- [What this task involves]
Check every line below for the word "finden" and show those that hold it.

Page-level text extractions
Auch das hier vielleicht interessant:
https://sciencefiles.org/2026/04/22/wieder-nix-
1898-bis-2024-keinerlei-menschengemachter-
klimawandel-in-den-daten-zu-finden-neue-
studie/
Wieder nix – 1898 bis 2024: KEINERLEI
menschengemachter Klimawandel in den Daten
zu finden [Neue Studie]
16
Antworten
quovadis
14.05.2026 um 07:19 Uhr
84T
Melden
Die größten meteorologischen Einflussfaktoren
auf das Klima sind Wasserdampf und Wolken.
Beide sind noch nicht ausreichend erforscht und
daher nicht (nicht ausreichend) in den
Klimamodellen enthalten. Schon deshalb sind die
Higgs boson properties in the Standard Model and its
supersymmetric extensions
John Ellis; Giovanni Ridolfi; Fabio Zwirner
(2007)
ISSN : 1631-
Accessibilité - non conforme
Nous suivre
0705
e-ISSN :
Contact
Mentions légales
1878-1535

---

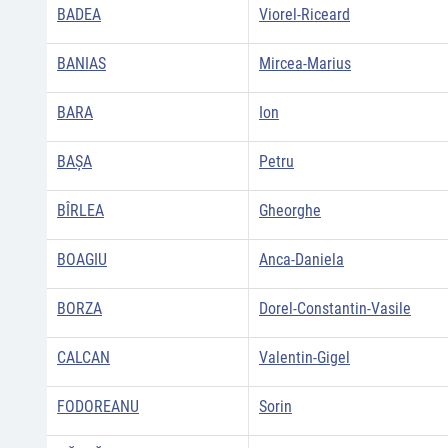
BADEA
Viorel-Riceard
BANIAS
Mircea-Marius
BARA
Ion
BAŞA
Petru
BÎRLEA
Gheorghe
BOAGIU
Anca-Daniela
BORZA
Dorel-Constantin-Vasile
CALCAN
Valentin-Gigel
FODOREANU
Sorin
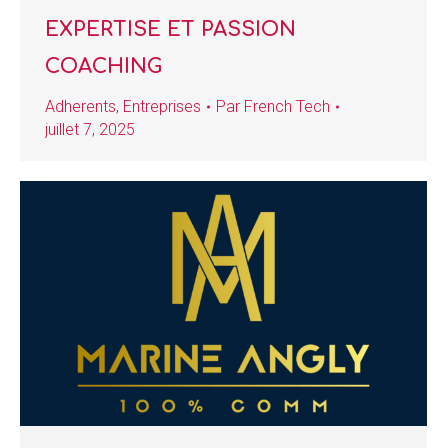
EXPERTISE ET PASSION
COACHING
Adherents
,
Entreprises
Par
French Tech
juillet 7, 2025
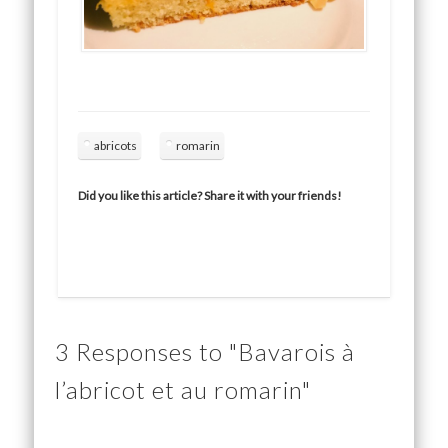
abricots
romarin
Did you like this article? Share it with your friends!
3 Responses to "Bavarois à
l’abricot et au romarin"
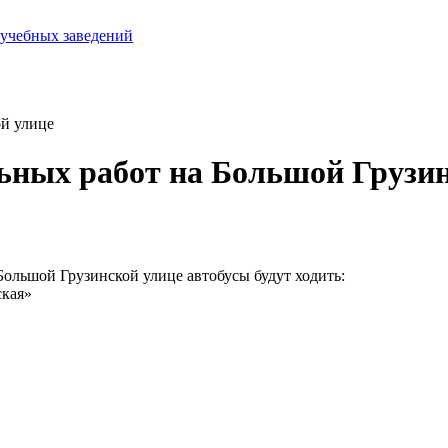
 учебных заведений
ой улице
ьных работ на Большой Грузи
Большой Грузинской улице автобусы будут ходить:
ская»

- [Output]
klimawandel-in-den-daten-zu-finden-neue-
zu finden [Neue Studie]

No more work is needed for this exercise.